File size: 20,741 Bytes

e2c4702

---
license: cc-by-nc-4.0
library_name: pytorch
tags:
  - cybersecurity
  - siem
  - security-logs
  - mitre-attack
  - apt
  - tabular-classification
  - synthetic-data
  - xgboost
  - baseline
  - leakage-diagnostic
pipeline_tag: tabular-classification
base_model: []
datasets:
  - xpertsystems/cyb010-sample
metrics:
  - accuracy
  - f1
  - roc_auc
model-index:
  - name: cyb010-baseline-classifier
    results:
      - task:
          type: tabular-classification
          name: 5-class attack lifecycle phase classification
        dataset:
          type: xpertsystems/cyb010-sample
          name: CYB010 Synthetic Security Event Log Dataset (Sample)
        metrics:
          - type: roc_auc
            value: 0.9904
            name: Test macro ROC-AUC OvR (XGBoost, seed 42)
          - type: accuracy
            value: 0.9493
            name: Test accuracy (XGBoost, seed 42)
          - type: f1
            value: 0.7781
            name: Test macro-F1 (XGBoost, seed 42)
          - type: accuracy
            value: 0.936
            name: Multi-seed accuracy mean ± 0.007 (XGBoost, 10 seeds)
          - type: roc_auc
            value: 0.988
            name: Multi-seed ROC-AUC mean ± 0.001 (XGBoost, 10 seeds)
---

# CYB010 Baseline Classifier

**Attack lifecycle phase classifier (5-class) trained on the CYB010
synthetic security event log sample. Predicts which of 5 attack phases
(`benign_background` / `initial_access` / `lateral_movement` /
`persistence_establishment` / `exfiltration_or_impact`) a security
event belongs to, from per-event features. ALSO ships a comprehensive
`leakage_diagnostic.json` documenting 11 oracle paths discovered
across the dataset's targets and 2 README-suggested targets that are
unlearnable on the sample after honest leak removal.**

> **Read this first.** This repo ships two related artifacts:
> (1) a working baseline classifier for `attack_lifecycle_phase` (the
> dataset's headline target), and (2) `leakage_diagnostic.json`
> documenting 11 separate oracle paths plus 2 unlearnable targets.
> Both files matter; the diagnostic is required reading for anyone
> evaluating CYB010 for SIEM ML work.

## Model overview

| Property | Value |
|---|---|
| Primary task | 5-class `attack_lifecycle_phase` classification |
| Secondary artifact | `leakage_diagnostic.json` — 11 oracle paths + 2 unlearnable targets |
| Training data | `xpertsystems/cyb010-sample` (21,896 events / 500 incidents) |
| Models | XGBoost + PyTorch MLP |
| Input features | 87 (after one-hot encoding) |
| Split | **Group-aware** (GroupShuffleSplit on `incident_id`) |
| Validation | Single seed (artifact) + multi-seed aggregate across 10 seeds |
| License | CC-BY-NC-4.0 (matches dataset) |
| Status | Reference baseline + comprehensive leakage diagnostic |

## Why this task — and what was dropped

The CYB010 README's central concept is the "5-phase attack lifecycle
state machine", and `attack_lifecycle_phase` is the data's headline
target.

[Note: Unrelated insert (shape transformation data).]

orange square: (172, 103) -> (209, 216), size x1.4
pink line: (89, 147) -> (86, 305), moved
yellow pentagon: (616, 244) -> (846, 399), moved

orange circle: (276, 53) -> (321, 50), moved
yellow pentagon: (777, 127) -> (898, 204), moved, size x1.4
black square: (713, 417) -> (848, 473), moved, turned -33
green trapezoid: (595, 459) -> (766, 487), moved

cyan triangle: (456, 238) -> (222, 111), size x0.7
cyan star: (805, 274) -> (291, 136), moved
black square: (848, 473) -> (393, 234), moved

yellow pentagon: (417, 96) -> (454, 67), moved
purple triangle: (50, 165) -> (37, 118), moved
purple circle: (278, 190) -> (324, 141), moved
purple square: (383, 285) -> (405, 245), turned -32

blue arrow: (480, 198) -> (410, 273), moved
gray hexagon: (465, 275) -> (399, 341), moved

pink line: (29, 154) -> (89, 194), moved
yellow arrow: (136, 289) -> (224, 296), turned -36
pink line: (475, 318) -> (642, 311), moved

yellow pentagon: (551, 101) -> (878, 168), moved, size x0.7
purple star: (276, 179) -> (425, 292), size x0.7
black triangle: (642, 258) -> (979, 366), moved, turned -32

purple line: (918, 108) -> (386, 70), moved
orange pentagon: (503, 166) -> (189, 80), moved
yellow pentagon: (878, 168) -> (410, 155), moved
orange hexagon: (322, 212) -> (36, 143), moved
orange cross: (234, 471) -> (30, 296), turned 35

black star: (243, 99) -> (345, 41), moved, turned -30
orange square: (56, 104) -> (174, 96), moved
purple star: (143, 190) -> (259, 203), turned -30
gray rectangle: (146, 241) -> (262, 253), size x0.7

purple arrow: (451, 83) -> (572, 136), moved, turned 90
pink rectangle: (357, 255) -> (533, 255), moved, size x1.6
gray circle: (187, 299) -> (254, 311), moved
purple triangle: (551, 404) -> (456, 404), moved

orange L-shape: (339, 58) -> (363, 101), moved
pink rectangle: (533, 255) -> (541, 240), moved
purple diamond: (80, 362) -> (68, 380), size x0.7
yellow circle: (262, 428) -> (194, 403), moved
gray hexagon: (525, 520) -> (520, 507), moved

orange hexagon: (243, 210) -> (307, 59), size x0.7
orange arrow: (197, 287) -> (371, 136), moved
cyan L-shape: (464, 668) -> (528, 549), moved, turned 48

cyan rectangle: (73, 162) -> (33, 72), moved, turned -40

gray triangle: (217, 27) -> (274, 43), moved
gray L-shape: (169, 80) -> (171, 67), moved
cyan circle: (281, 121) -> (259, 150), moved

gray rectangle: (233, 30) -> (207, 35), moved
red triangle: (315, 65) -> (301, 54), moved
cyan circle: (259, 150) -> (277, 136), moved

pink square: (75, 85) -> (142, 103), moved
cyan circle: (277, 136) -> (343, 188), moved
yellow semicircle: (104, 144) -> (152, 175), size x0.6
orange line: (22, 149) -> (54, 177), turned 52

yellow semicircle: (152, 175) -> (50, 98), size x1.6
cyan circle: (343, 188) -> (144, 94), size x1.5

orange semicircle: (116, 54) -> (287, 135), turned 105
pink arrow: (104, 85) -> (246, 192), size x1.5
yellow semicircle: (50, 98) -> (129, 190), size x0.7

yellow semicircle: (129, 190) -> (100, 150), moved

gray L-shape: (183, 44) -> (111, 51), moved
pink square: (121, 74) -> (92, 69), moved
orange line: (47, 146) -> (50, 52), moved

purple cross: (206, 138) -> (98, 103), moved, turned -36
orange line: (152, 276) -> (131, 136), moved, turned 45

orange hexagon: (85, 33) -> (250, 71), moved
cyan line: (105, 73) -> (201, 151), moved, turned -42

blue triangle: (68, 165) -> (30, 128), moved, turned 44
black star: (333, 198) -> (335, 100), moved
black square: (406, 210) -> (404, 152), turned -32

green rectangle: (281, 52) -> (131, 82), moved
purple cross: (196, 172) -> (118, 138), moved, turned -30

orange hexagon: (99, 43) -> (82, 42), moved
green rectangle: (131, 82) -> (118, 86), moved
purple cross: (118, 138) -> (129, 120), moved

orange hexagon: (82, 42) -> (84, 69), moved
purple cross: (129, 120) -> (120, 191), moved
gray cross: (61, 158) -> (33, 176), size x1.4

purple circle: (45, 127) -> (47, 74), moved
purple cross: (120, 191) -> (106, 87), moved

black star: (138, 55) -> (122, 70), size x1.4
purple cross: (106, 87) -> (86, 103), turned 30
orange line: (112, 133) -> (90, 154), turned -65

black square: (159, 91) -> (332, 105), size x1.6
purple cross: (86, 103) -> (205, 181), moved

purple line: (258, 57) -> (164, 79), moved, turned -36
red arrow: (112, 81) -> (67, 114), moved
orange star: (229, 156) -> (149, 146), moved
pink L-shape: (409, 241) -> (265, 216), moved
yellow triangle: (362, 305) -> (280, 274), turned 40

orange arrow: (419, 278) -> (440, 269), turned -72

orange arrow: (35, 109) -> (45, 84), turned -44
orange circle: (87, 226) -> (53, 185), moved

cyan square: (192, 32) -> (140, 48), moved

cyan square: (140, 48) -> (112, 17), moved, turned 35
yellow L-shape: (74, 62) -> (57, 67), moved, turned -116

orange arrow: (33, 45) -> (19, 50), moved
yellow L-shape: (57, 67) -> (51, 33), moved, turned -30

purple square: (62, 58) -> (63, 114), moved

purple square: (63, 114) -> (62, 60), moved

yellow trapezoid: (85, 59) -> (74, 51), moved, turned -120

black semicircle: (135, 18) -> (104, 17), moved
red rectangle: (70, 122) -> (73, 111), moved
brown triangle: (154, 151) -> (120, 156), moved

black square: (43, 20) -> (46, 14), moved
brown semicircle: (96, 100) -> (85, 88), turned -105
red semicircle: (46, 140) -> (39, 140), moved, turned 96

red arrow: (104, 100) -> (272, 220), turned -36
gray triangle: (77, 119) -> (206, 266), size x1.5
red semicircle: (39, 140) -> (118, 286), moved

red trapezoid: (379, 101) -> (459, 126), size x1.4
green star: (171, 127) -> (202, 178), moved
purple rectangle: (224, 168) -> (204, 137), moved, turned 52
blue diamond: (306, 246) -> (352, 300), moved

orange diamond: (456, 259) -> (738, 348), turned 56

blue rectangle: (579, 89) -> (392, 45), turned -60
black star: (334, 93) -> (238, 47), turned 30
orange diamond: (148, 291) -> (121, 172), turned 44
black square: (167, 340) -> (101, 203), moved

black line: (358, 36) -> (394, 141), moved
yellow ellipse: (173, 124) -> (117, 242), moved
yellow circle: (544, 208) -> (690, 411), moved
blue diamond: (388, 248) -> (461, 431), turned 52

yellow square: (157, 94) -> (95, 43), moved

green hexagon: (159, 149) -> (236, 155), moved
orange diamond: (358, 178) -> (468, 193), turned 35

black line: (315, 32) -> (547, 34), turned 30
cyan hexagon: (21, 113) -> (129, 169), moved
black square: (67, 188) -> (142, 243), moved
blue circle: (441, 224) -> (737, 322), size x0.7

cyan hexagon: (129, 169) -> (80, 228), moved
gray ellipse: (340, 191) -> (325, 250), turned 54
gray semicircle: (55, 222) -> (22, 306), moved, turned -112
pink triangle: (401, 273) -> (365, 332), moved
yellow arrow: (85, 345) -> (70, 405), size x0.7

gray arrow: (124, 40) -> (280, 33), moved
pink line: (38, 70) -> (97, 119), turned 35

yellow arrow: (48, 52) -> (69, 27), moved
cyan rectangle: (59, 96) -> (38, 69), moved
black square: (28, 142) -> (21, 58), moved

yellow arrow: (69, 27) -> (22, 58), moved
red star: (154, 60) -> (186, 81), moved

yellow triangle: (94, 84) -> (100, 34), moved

We piloted six candidate targets and found:

- **`attack_lifecycle_phase` 5-class**: strongest honest result.
  Acc 0.936 ± 0.007, ROC-AUC 0.988 ± 0.001 (multi-seed). All 5 classes
  represented, per-class F1 range 0.48–1.00.

- **`threat_actor_profile` 5-class**: works at acc 0.84 but per-class
  F1 reveals it's almost entirely driven by `benign_user` separation
  (F1 1.00 vs F1 0.17-0.69 for the 4 malicious classes). The 4-class
  malicious-only formulation is below majority (acc 0.55 vs 0.61).

- **`label_true_positive` binary on alerts**: documented as a secondary
  finding. Has 7 oracle features; honest acc 0.80, AUC 0.89 after
  dropping all of them.

- **`mitre_tactic` 14-class**: hits acc 0.90 but macro-F1 0.37 -
  imbalance gaming (benign class dominates at 57%).

- **`event_class` 12-class**: unlearnable (acc 0.35 vs majority 0.42).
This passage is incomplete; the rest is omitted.